BRIEF »
Every line of the data that includes "Junioren" should be copied out.

SOURCE DATA »
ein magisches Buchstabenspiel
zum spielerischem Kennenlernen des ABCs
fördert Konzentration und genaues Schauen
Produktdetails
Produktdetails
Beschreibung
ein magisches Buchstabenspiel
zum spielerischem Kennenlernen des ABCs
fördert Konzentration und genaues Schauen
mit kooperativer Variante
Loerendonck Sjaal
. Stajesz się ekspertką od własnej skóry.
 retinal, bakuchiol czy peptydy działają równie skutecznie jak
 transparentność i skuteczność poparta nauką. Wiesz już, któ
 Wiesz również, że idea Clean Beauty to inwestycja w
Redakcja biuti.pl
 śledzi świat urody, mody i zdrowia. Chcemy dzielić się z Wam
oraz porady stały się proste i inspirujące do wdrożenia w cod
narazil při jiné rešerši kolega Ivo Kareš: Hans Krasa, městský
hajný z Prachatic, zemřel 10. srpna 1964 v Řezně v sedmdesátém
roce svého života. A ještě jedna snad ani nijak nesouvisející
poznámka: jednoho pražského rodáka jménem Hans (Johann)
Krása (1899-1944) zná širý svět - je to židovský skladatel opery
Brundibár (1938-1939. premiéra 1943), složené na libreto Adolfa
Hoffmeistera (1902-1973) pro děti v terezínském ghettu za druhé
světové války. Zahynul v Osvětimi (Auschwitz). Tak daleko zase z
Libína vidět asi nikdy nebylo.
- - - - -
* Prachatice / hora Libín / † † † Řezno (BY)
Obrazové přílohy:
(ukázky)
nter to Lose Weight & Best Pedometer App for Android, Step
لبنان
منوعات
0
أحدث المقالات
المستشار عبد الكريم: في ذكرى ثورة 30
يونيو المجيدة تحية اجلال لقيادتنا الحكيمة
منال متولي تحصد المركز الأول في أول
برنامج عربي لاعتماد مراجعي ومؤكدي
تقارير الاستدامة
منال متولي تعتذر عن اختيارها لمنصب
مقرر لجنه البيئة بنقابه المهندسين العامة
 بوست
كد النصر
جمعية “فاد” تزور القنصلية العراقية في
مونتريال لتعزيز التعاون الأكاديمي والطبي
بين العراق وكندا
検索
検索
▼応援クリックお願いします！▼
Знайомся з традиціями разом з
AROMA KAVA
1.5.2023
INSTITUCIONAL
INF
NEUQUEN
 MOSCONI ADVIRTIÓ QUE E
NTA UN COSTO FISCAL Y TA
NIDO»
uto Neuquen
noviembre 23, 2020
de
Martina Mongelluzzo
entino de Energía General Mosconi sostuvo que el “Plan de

==

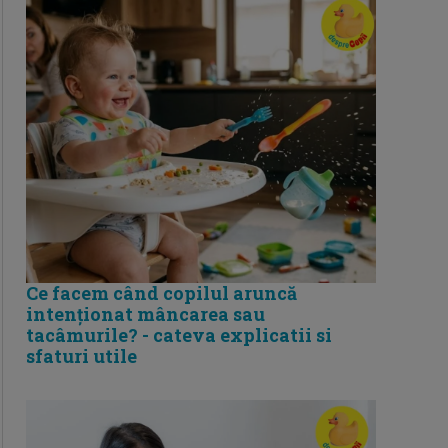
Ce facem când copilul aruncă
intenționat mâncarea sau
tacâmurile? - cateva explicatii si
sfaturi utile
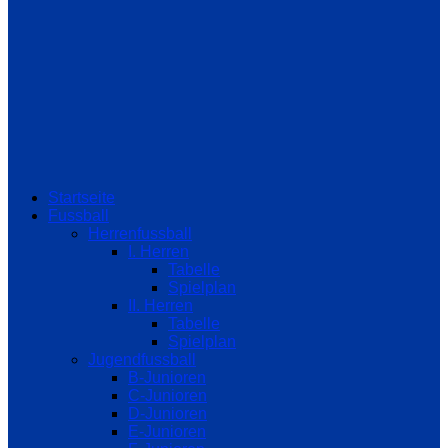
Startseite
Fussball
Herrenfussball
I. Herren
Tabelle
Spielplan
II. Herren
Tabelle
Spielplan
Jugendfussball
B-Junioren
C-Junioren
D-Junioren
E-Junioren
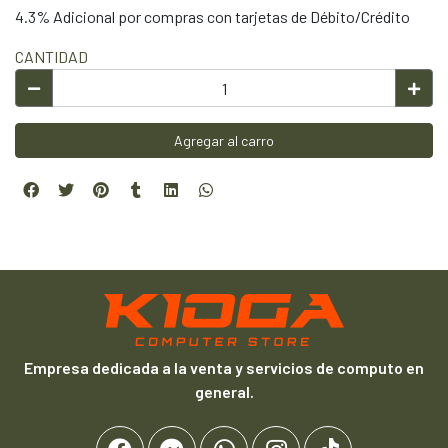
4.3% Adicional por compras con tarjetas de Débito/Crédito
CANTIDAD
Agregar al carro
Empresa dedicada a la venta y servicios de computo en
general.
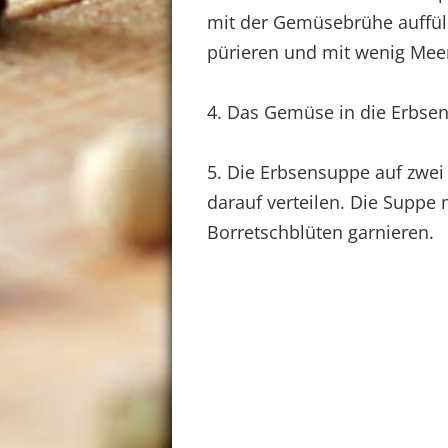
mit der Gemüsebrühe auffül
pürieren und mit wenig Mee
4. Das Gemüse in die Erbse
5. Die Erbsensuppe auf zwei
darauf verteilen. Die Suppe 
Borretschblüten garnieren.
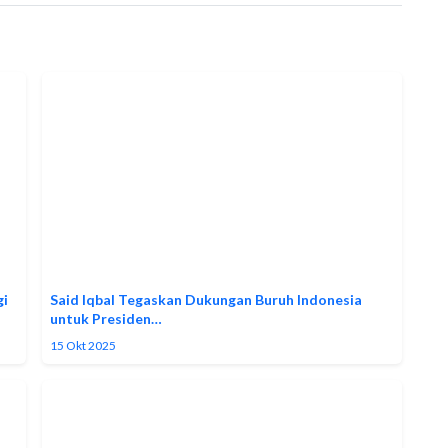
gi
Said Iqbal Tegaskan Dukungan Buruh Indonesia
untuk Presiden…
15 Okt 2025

FINISHED EXERCISE »
B-Junioren
C-Junioren
D-Junioren
E-Junioren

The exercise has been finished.